Walking the Walk: Linda K. Johnson at Dance: before, after, during

by Linda Wysong

“ Like walking, dancing is its own kind of passage through the world and thus the two activities are naturally linked for me. Dancing is just fancy walking.” —Linda K. Johnson

Linda K. Johnson,  drawing, natural charcoal, 2005

Linda K. Johnson walks to know. Walking connects the body and the mind and is at the core of her creative process. In the exhibition, Dance: before, after, during, she is represented by work from her 2005 residency at Caldera and Satellite, a dance commissioned for the Marylhurst show. Both are anchored in the act of walking and the passage of time.

The charred landscape left by the Booth and Bear Butte Complex Fire (2003) is the focus of her large charcoal drawings entitled, what remains…. Requiem. Connecting with place, they are made from the actual physical remnants of the burnt forest and are charged with her personal movement. The drawings are expressive abstractions that correlate to Johnson’s emotional response to walking the damaged landscape. Building on the vocabulary of artists such as Franz Kline, the drawings have a universal quality that starts with the personal and moves toward the archetypal.

Walking can be a solitary activity but it is also an opportunity to connect with the larger world.

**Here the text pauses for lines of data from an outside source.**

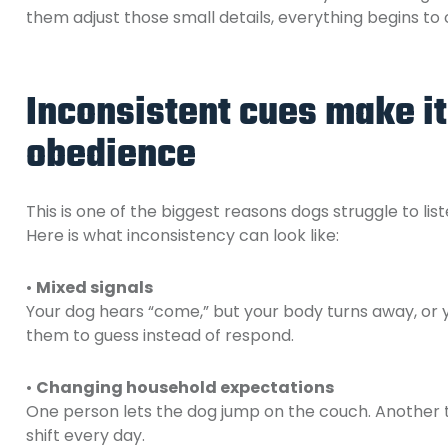
them adjust those small details, everything begins to c
Inconsistent cues make it
obedience
This is one of the biggest reasons dogs struggle to list
Here is what inconsistency can look like:
•
Mixed signals
Your dog hears “come,” but your body turns away, or 
them to guess instead of respond.
•
Changing household expectations
One person lets the dog jump on the couch. Another t
shift every day.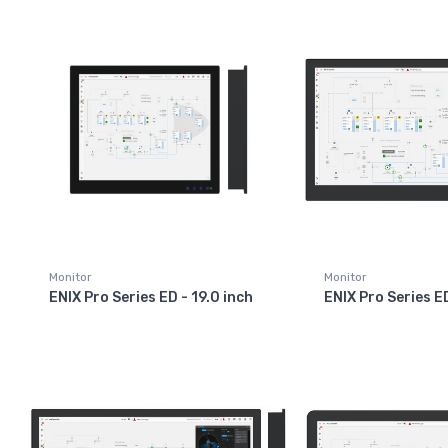
Monitor
Monitor
ENIX Pro Series ED - 19.0 inch
ENIX Pro Series E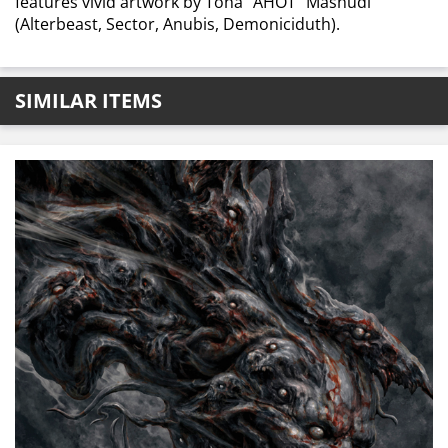
features vivid artwork by Toha “AHOT” Mashudi
(Alterbeast, Sector, Anubis, Demoniciduth).
SIMILAR ITEMS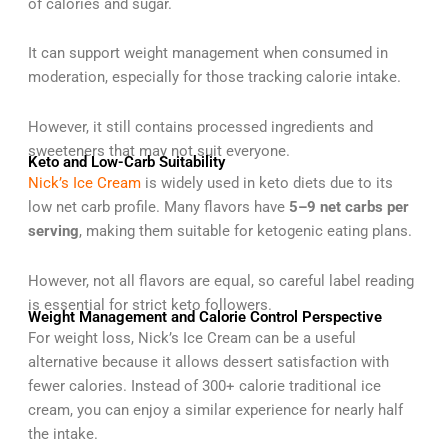
of calories and sugar.
It can support weight management when consumed in
moderation, especially for those tracking calorie intake.
However, it still contains processed ingredients and
sweeteners that may not suit everyone.
Keto and Low-Carb Suitability
Nick’s Ice Cream
is widely used in keto diets due to its
low net carb profile. Many flavors have
5–9 net carbs per
serving
, making them suitable for ketogenic eating plans.
However, not all flavors are equal, so careful label reading
is essential for strict keto followers.
Weight Management and Calorie Control Perspective
For weight loss, Nick’s Ice Cream can be a useful
alternative because it allows dessert satisfaction with
fewer calories. Instead of 300+ calorie traditional ice
cream, you can enjoy a similar experience for nearly half
the intake.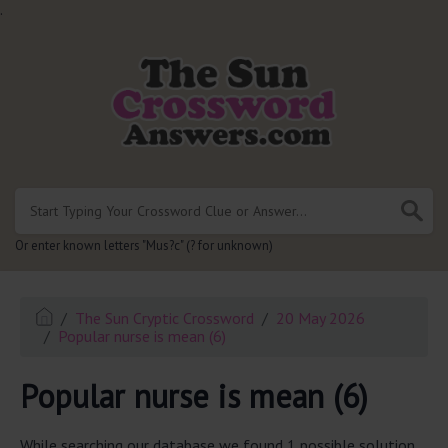
.
Or enter known letters "Mus?c" (? for unknown)
The Sun Cryptic Crossword
20 May 2026
Popular nurse is mean (6)
Popular nurse is mean (6)
While searching our database we found 1 possible solution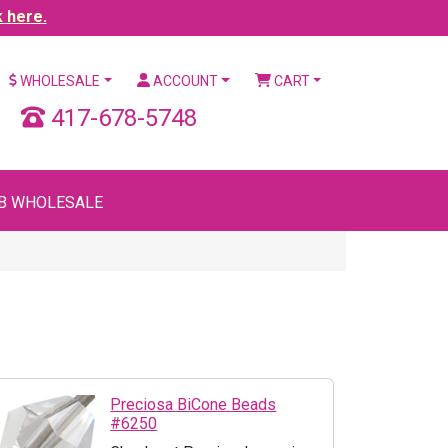
k here.
WHOLESALE
ACCOUNT
CART
417-678-5748
B WHOLESALE
Preciosa BiCone Beads
#6250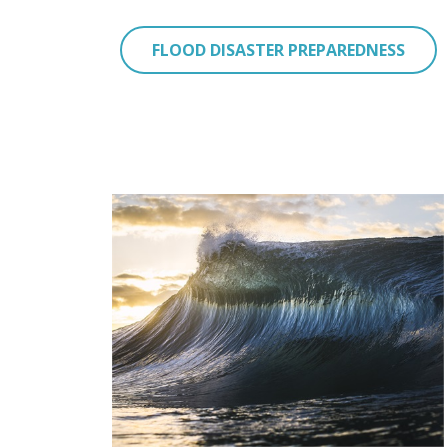
FLOOD DISASTER PREPAREDNESS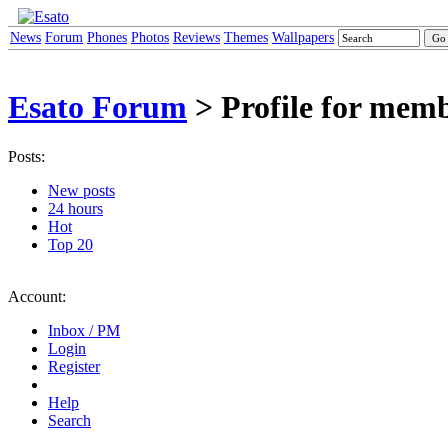
News
Forum
Phones
Photos
Reviews
Themes
Wallpapers
Esato Forum
> Profile for memb
Posts:
New posts
24 hours
Hot
Top 20
Account:
Inbox / PM
Login
Register
Help
Search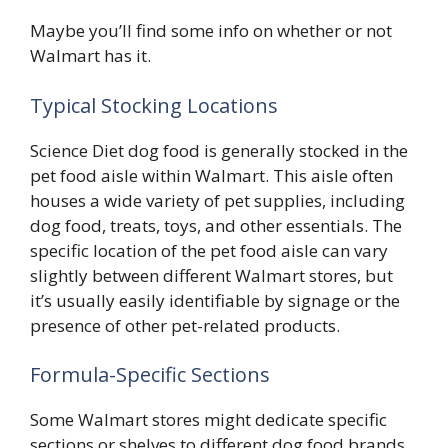
Maybe you’ll find some info on whether or not
Walmart has it.
Typical Stocking Locations
Science Diet dog food is generally stocked in the
pet food aisle within Walmart. This aisle often
houses a wide variety of pet supplies, including
dog food, treats, toys, and other essentials. The
specific location of the pet food aisle can vary
slightly between different Walmart stores, but
it’s usually easily identifiable by signage or the
presence of other pet-related products.
Formula-Specific Sections
Some Walmart stores might dedicate specific
sections or shelves to different dog food brands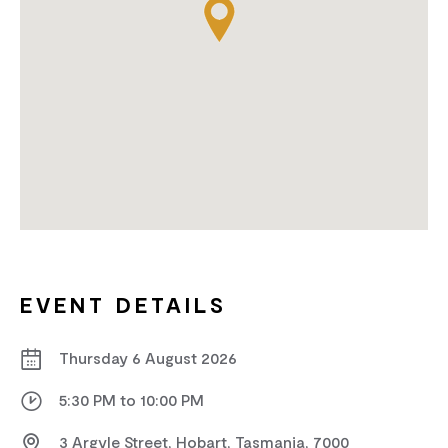
EVENT DETAILS
Thursday 6 August 2026
5:30 PM to 10:00 PM
3 Argyle Street, Hobart, Tasmania, 7000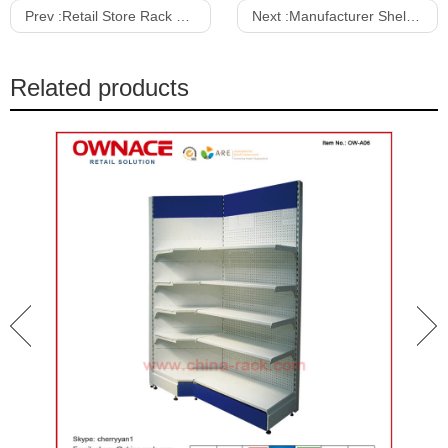
Prev :
Retail Store Rack Supermarket Shelf Gondola Shelving/Gondola Shelf Store Metal Display Rack Supermarket Equipment
Next :
Manufacturer Shelves Display for Supermarket Shelf Grocery/convenience Store Gondola Shelving
Related products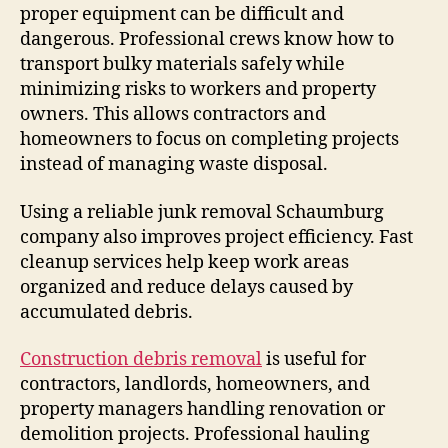
proper equipment can be difficult and
dangerous. Professional crews know how to
transport bulky materials safely while
minimizing risks to workers and property
owners. This allows contractors and
homeowners to focus on completing projects
instead of managing waste disposal.
Using a reliable junk removal Schaumburg
company also improves project efficiency. Fast
cleanup services help keep work areas
organized and reduce delays caused by
accumulated debris.
Construction debris removal
is useful for
contractors, landlords, homeowners, and
property managers handling renovation or
demolition projects. Professional hauling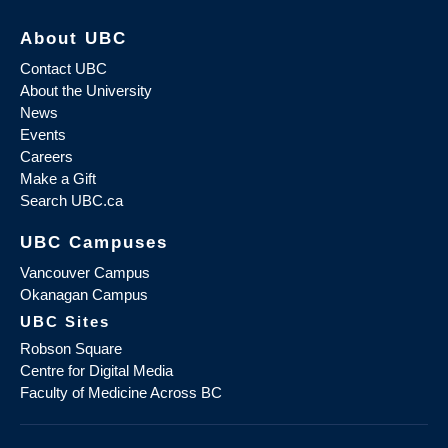
About UBC
Contact UBC
About the University
News
Events
Careers
Make a Gift
Search UBC.ca
UBC Campuses
Vancouver Campus
Okanagan Campus
UBC Sites
Robson Square
Centre for Digital Media
Faculty of Medicine Across BC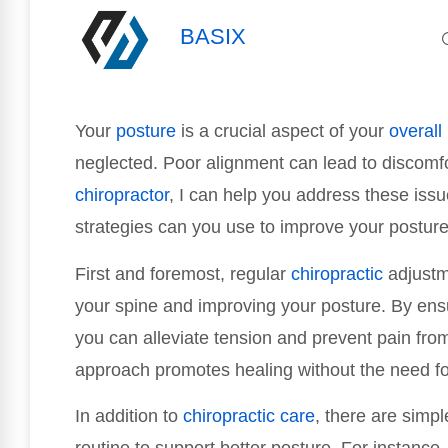
BASIX
Your
posture
is a crucial aspect of your
overall
neglected. Poor alignment can lead to discomfo
chiropractor
, I can help you address these issue
strategies can you use to improve your posture 
First and foremost, regular
chiropractic
adjustme
your spine and improving your posture. By ensu
you can alleviate tension and prevent pain from 
approach promotes healing without the need fo
In addition to
chiropractic care
, there are simpl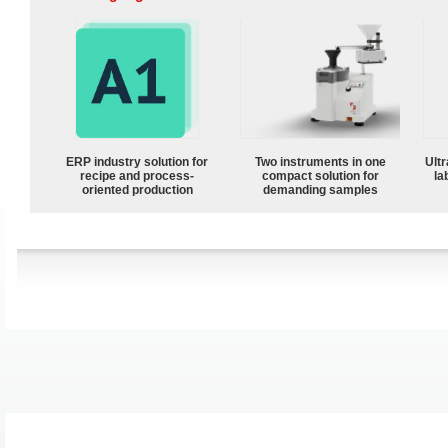
ERP industry solution for
Two instruments in one
Ultr
recipe and process-
compact solution for
la
oriented production
demanding samples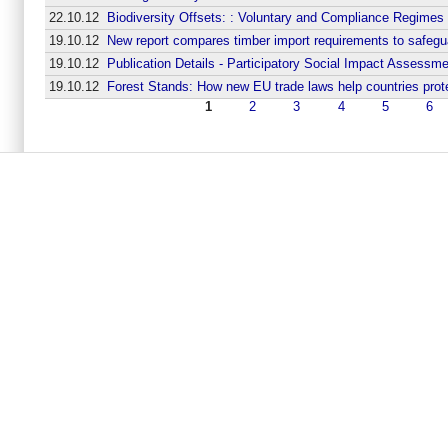
22.10.12
Biodiversity Offsets: : Voluntary and Compliance Regimes
19.10.12
New report compares timber import requirements to safegua
19.10.12
Publication Details - Participatory Social Impact Assessm
19.10.12
Forest Stands: How new EU trade laws help countries prot
1
2
3
4
5
6
Seiten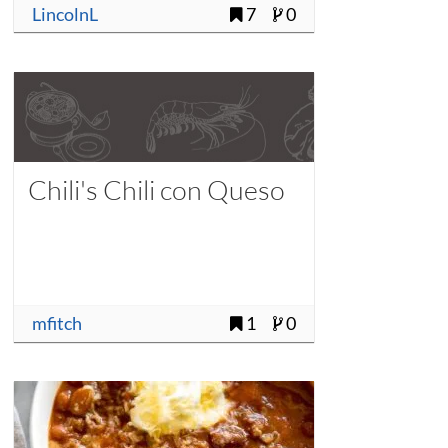
LincolnL
7
0
Chili's Chili con Queso
mfitch
1
0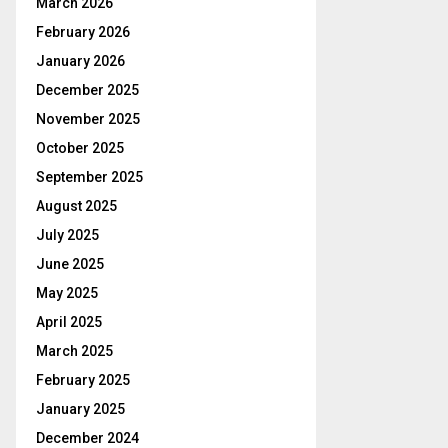
March 2026
February 2026
January 2026
December 2025
November 2025
October 2025
September 2025
August 2025
July 2025
June 2025
May 2025
April 2025
March 2025
February 2025
January 2025
December 2024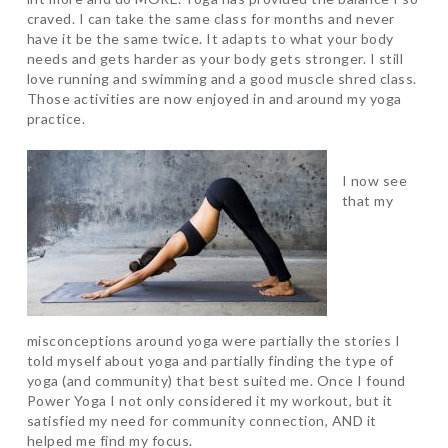
craved. I can take the same class for months and never
have it be the same twice. It adapts to what your body
needs and gets harder as your body gets stronger. I still
love running and swimming and a good muscle shred class.
Those activities are now enjoyed in and around my yoga
practice.
I now see
that my
misconceptions around yoga were partially the stories I
told myself about yoga and partially finding the type of
yoga (and community) that best suited me. Once I found
Power Yoga I not only considered it my workout, but it
satisfied my need for community connection, AND it
helped me find my focus.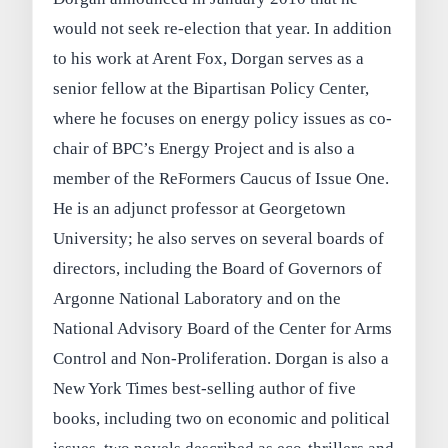
would not seek re-election that year. In addition
to his work at Arent Fox, Dorgan serves as a
senior fellow at the Bipartisan Policy Center,
where he focuses on energy policy issues as co-
chair of BPC’s Energy Project and is also a
member of the ReFormers Caucus of Issue One.
He is an adjunct professor at Georgetown
University; he also serves on several boards of
directors, including the Board of Governors of
Argonne National Laboratory and on the
National Advisory Board of the Center for Arms
Control and Non-Proliferation. Dorgan is also a
New York Times best-selling author of five
books, including two on economic and political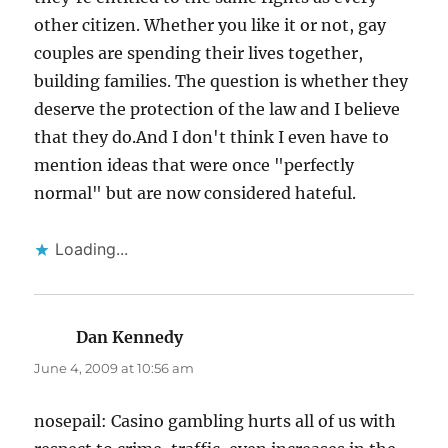
other citizen. Whether you like it or not, gay
couples are spending their lives together,
building families. The question is whether they
deserve the protection of the law and I believe
that they do.And I don't think I even have to
mention ideas that were once "perfectly
normal" but are now considered hateful.
Loading...
Dan Kennedy
says:
June 4, 2009 at 10:56 am
nosepail: Casino gambling hurts all of us with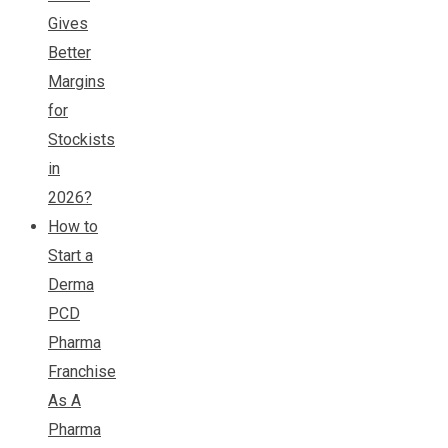
Gives
Better
Margins
for
Stockists
in
2026?
How to
Start a
Derma
PCD
Pharma
Franchise
As A
Pharma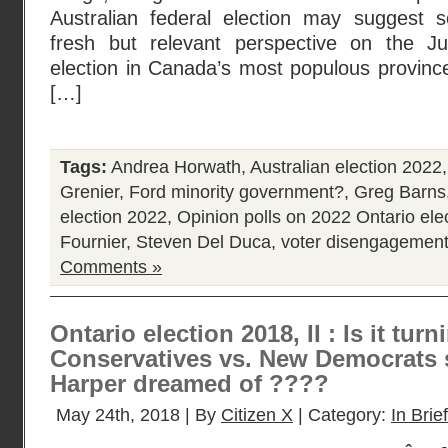
Australian federal election may suggest s
fresh but relevant perspective on the Ju
election in Canada’s most populous province
[…]
Tags:
Andrea Horwath
,
Australian election 2022
Grenier
,
Ford minority government?
,
Greg Barns
election 2022
,
Opinion polls on 2022 Ontario ele
Fournier
,
Steven Del Duca
,
voter disengagemen
Comments »
Ontario election 2018, II : Is it turn
Conservatives vs. New Democrats 
Harper dreamed of ????
May 24th, 2018 | By
Citizen X
| Category:
In Brief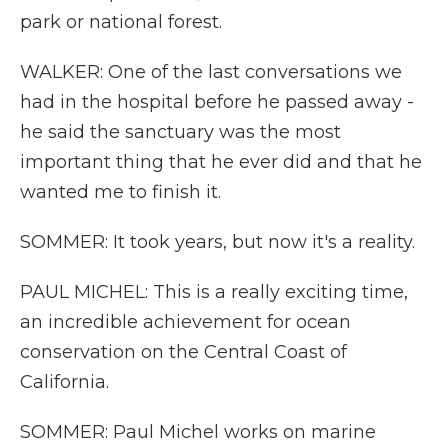
park or national forest.
WALKER: One of the last conversations we
had in the hospital before he passed away -
he said the sanctuary was the most
important thing that he ever did and that he
wanted me to finish it.
SOMMER: It took years, but now it's a reality.
PAUL MICHEL: This is a really exciting time,
an incredible achievement for ocean
conservation on the Central Coast of
California.
SOMMER: Paul Michel works on marine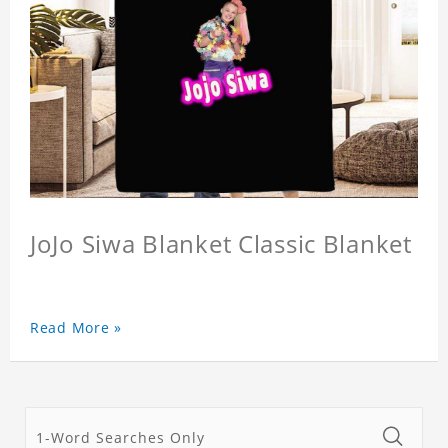
JoJo Siwa Blanket Classic Blanket
Read More »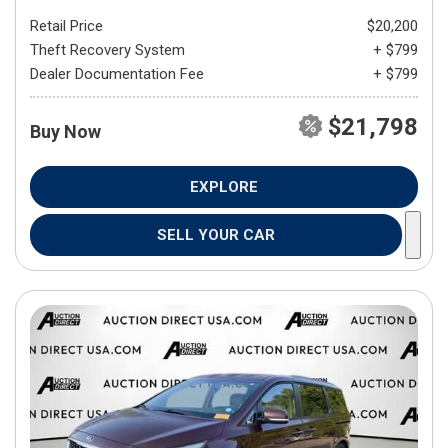
Retail Price
$20,200
Theft Recovery System
+ $799
Dealer Documentation Fee
+ $799
$21,798
Buy Now
EXPLORE
SELL YOUR CAR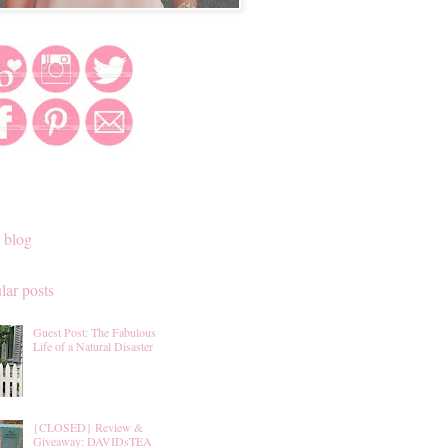
 blog
lar posts
Guest Post: The Fabulous
Life of a Natural Disaster
{CLOSED} Review &
Giveaway: DAVIDsTEA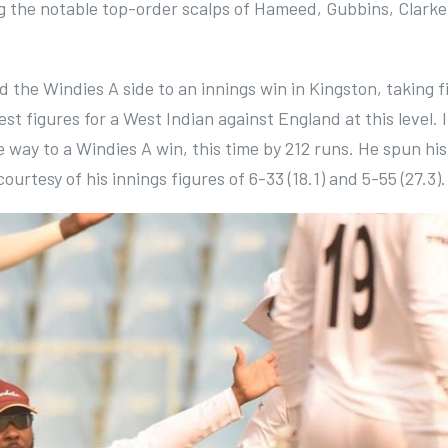
ing the notable top-order scalps of Hameed, Gubbins, Clarke
 the Windies A side to an innings win in Kingston, taking f
best figures for a West Indian against England at this level. 
 way to a Windies A win, this time by 212 runs. He spun hi
urtesy of his innings figures of 6-33 (18.1) and 5-55 (27.3).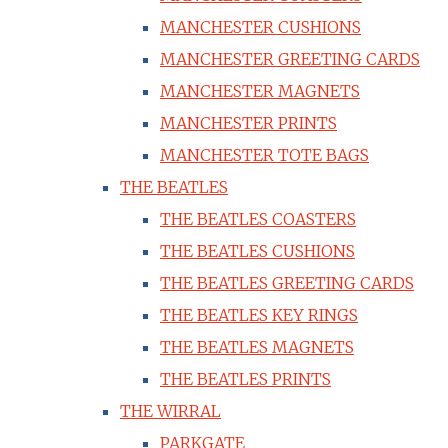
MANCHESTER CUSHIONS
MANCHESTER GREETING CARDS
MANCHESTER MAGNETS
MANCHESTER PRINTS
MANCHESTER TOTE BAGS
THE BEATLES
THE BEATLES COASTERS
THE BEATLES CUSHIONS
THE BEATLES GREETING CARDS
THE BEATLES KEY RINGS
THE BEATLES MAGNETS
THE BEATLES PRINTS
THE WIRRAL
PARKGATE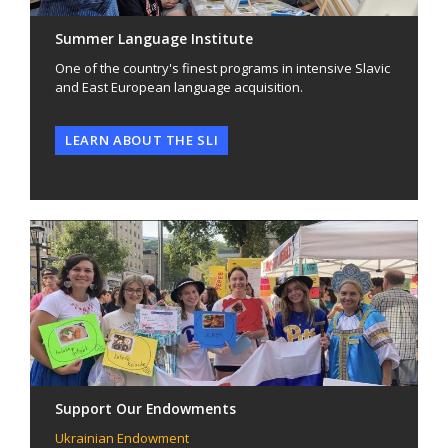
Summer Language Institute
One of the country's finest programs in intensive Slavic
and East European language acquisition.
LEARN ABOUT THE SLI
Support Our Endowments
Ukrainian Endowment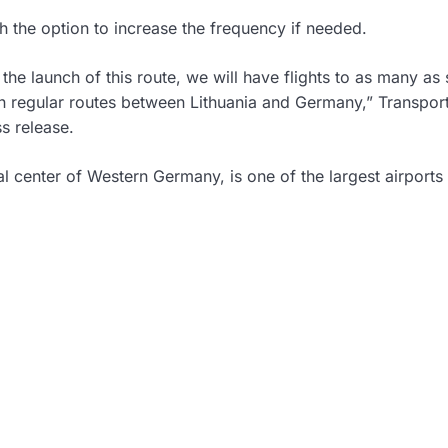
th the option to increase the frequency if needed.
e launch of this route, we will have flights to as many as 
en regular routes between Lithuania and Germany,” Transpor
s release.
ial center of Western Germany, is one of the largest airports 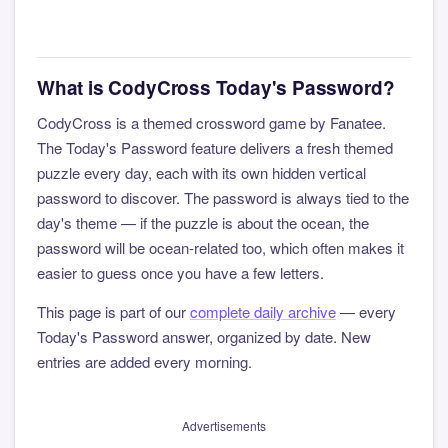
What is CodyCross Today's Password?
CodyCross is a themed crossword game by Fanatee.
The Today's Password feature delivers a fresh themed
puzzle every day, each with its own hidden vertical
password to discover. The password is always tied to the
day's theme — if the puzzle is about the ocean, the
password will be ocean-related too, which often makes it
easier to guess once you have a few letters.
This page is part of our
complete daily archive
— every
Today's Password answer, organized by date. New
entries are added every morning.
Advertisements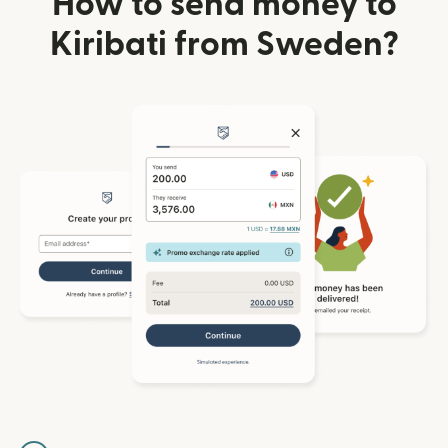
How to send money to
Kiribati from Sweden?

The urban flaneur and the hiker are each involved in a mix of solitary observation and community engagement. The performative character of walking frequently transforms a private activity into public expression. Linda K. Johnson has pursued walking both as a personal practice and as public art since 1991.  We collaborated on Intersection a performance/sculpture in the middle of SW Broadway that included a pedestrian “walk through” every three hours.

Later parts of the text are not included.